Rebased after changes to D36749.

  • We no longer initialize the mapping symbols in the constructor as we may be constructed but not used.
  • If a patch is inserted we must update addresses again for thunks.

Still todo:

  • The implementation assumes that no OutputSection is > 128 Mb. I've encountered at least one real world program (gitit) that has a 180 Mb .text section, so I'll need to fix that particular fixme.

Updated patch to remove the assumption that a single .text section is less than 128Mb, and added test case to cover. The change just inserts patches at roughly branch range intervals rather than always putting them at the end.

Comments from Rafael

These comment updates are fine. Please commit them first.

Ok, committed in r320372

+class SectionPatcher {

Maybe call it AArch843419Patcher?

I've gone for AArch64ErrPatcher.

+ Apply any relocation transferred from the original PatcheeSection.
+
For a SyntheticSection Buf already has OutSecOff added, but relocateAlloc
+ // also adds OutSecOff so we need to subtract to avoid double counting.
+ this->relocateAlloc(Buf - OutSecOff, Buf - OutSecOff + getSize());

I wonder if we could read the already patched output buffer and avoid
this? Can we guarantee that the patch is always written after the patchee?

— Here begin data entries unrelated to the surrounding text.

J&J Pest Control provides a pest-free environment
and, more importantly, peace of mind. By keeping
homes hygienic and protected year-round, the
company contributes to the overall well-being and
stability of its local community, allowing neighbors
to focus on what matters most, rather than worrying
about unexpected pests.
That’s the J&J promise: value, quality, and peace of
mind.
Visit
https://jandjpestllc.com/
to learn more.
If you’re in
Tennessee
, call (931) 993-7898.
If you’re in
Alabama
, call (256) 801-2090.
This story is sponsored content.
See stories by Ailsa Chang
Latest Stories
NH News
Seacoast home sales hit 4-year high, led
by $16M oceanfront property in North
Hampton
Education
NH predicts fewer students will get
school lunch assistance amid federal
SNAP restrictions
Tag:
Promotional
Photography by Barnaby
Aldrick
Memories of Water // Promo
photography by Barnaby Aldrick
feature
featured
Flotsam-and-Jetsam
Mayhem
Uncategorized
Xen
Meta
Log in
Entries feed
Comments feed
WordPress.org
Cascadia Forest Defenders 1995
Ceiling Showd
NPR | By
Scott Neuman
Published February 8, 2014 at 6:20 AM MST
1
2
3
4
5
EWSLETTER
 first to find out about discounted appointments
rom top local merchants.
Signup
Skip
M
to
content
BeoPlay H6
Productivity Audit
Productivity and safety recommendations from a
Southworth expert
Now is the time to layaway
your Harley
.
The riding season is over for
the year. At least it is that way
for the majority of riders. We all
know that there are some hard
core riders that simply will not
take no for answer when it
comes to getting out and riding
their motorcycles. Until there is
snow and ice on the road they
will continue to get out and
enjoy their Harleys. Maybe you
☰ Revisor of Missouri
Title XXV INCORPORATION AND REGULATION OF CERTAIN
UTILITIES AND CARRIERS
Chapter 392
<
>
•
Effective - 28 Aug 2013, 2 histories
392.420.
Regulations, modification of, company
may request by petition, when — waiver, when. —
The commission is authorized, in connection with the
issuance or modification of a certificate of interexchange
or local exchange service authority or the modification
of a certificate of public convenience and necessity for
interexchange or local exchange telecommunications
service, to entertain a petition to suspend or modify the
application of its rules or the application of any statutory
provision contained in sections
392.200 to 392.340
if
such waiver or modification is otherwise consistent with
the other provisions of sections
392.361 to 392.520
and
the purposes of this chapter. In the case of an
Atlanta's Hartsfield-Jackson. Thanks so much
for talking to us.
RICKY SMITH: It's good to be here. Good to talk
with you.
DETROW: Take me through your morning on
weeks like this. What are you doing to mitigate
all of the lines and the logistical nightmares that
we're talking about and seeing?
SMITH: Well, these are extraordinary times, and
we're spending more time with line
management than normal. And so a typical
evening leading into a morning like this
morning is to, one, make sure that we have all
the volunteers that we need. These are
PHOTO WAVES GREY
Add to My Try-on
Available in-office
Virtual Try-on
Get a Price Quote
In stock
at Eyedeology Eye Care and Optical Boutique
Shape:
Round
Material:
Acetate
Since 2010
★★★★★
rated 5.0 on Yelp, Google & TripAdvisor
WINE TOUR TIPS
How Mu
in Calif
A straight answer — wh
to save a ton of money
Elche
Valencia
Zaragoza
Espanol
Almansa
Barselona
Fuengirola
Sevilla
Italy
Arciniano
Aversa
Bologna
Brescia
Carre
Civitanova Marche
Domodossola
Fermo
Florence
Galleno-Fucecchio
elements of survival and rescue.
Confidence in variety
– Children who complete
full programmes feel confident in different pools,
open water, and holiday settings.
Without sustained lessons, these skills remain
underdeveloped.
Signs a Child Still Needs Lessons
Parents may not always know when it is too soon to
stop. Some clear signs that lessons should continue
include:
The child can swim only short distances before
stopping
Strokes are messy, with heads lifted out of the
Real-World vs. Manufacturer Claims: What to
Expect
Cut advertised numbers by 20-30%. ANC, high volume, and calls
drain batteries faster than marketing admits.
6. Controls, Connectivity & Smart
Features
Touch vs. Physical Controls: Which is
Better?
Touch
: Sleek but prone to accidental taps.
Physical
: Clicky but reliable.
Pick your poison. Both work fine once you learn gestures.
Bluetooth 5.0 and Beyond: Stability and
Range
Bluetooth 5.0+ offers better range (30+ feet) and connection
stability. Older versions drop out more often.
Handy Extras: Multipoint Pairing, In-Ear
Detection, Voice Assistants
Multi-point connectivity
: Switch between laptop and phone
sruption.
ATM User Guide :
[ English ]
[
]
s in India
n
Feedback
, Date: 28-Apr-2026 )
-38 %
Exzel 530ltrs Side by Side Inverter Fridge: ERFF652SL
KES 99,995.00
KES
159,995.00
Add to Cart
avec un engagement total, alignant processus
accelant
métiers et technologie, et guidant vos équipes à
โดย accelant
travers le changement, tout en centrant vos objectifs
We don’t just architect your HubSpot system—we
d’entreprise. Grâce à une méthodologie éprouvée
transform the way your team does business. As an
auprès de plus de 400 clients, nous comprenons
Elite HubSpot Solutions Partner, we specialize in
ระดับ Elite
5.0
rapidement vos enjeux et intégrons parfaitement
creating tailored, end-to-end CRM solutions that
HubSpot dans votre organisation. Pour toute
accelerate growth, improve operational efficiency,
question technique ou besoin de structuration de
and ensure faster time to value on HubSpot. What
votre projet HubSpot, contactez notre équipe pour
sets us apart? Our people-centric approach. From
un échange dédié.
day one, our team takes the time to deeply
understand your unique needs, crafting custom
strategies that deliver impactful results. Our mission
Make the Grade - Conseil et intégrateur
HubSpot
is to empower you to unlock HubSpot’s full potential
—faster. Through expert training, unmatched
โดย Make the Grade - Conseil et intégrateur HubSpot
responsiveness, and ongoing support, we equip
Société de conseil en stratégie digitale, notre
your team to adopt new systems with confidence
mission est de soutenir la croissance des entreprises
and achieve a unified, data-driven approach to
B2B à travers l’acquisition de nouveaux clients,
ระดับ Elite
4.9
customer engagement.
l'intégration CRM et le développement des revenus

The patch will always be later in the list of InputSections than the patchee, but if the writing of InputSections is multithreaded then I don't think we could. In any case with the current implementation we use a branch relocation on the location of the original patchee instruction to mutate it into a branch. I think that if we were to go down that route we'd need to do something like Gold, it does 2 passes over the relocations, once for non-patch sections and once for patch sections, with the patch section pass responsible for mutating the patchee instruction into a branch after copying it into the patch.

+ std::merge(ISD.Sections.begin(), ISD.Sections.end(), Patches.begin(),
+ Patches.end(), std::back_inserter(Tmp), MergeCmp);

After this the patch sections still have a OutSecOff of the limit of
where they can be placed, no? Is that OK?

Yes as we only merge into the InputSectionDescription->Sections once using OutSecOff in the comparison function for the merge. At the end of the pass assignAddresses() will give each patch the correct OutSecOff.

+void SectionPatcher::patchInputSectionDescription(
+ InputSectionDescription &ISD, std::vector<Patch843419Section *> &Patches) {

return the std::vector.

Ok, done.

This revision was not accepted when it landed; it landed in state Needs Review.Dec 15 2017, 2:33 AM
This revision was automatically updated to reflect the committed changes.